Recorded information

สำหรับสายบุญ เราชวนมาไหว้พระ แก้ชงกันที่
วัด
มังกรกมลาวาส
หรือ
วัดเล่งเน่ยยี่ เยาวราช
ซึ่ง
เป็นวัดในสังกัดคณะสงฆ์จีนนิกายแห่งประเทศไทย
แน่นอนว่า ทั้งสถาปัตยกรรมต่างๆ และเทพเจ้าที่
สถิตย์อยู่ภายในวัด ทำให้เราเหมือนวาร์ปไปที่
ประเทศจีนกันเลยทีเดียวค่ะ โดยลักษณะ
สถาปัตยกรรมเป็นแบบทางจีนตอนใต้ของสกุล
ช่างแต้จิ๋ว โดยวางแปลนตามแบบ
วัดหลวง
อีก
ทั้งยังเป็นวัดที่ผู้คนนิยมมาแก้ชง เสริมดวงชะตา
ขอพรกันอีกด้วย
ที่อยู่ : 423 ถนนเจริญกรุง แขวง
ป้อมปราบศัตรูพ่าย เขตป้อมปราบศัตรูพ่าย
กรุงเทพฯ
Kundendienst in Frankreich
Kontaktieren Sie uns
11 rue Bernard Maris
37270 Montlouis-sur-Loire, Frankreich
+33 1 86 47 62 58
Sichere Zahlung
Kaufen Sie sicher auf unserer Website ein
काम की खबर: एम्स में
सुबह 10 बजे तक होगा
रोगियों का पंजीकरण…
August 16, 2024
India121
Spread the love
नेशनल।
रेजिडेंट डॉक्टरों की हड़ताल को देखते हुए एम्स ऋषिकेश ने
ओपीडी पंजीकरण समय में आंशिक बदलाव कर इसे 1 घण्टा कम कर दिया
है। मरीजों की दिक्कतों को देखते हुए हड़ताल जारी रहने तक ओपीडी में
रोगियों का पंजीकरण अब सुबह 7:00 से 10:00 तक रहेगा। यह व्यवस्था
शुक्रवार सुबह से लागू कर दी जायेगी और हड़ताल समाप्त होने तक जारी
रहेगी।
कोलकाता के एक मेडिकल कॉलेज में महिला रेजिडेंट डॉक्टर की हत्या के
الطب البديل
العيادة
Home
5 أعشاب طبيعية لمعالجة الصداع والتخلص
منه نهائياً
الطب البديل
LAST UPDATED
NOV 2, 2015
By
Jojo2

Action item
Provide a verbatim copy of all the entries.

Response to the task
สำหรับสายบุญ เราชวนมาไหว้พระ แก้ชงกันที่
วัด
มังกรกมลาวาส
หรือ
วัดเล่งเน่ยยี่ เยาวราช
ซึ่ง
เป็นวัดในสังกัดคณะสงฆ์จีนนิกายแห่งประเทศไทย
แน่นอนว่า ทั้งสถาปัตยกรรมต่างๆ และเทพเจ้าที่
สถิตย์อยู่ภายในวัด ทำให้เราเหมือนวาร์ปไปที่
ประเทศจีนกันเลยทีเดียวค่ะ โดยลักษณะ
สถาปัตยกรรมเป็นแบบทางจีนตอนใต้ของสกุล
ช่างแต้จิ๋ว โดยวางแปลนตามแบบ
วัดหลวง
อีก
ทั้งยังเป็นวัดที่ผู้คนนิยมมาแก้ชง เสริมดวงชะตา
ขอพรกันอีกด้วย
ที่อยู่ : 423 ถนนเจริญกรุง แขวง
ป้อมปราบศัตรูพ่าย เขตป้อมปราบศัตรูพ่าย
กรุงเทพฯ
Kundendienst in Frankreich
Kontaktieren Sie uns
11 rue Bernard Maris
37270 Montlouis-sur-Loire, Frankreich
+33 1 86 47 62 58
Sichere Zahlung
Kaufen Sie sicher auf unserer Website ein
काम की खबर: एम्स में
सुबह 10 बजे तक होगा
रोगियों का पंजीकरण…
August 16, 2024
India121
Spread the love
नेशनल।
रेजिडेंट डॉक्टरों की हड़ताल को देखते हुए एम्स ऋषिकेश ने
ओपीडी पंजीकरण समय में आंशिक बदलाव कर इसे 1 घण्टा कम कर दिया
है। मरीजों की दिक्कतों को देखते हुए हड़ताल जारी रहने तक ओपीडी में
रोगियों का पंजीकरण अब सुबह 7:00 से 10:00 तक रहेगा। यह व्यवस्था
शुक्रवार सुबह से लागू कर दी जायेगी और हड़ताल समाप्त होने तक जारी
रहेगी।
कोलकाता के एक मेडिकल कॉलेज में महिला रेजिडेंट डॉक्टर की हत्या के
الطب البديل
العيادة
Home
5 أعشاب طبيعية لمعالجة الصداع والتخلص
منه نهائياً
الطب البديل
LAST UPDATED
NOV 2, 2015
By
Jojo2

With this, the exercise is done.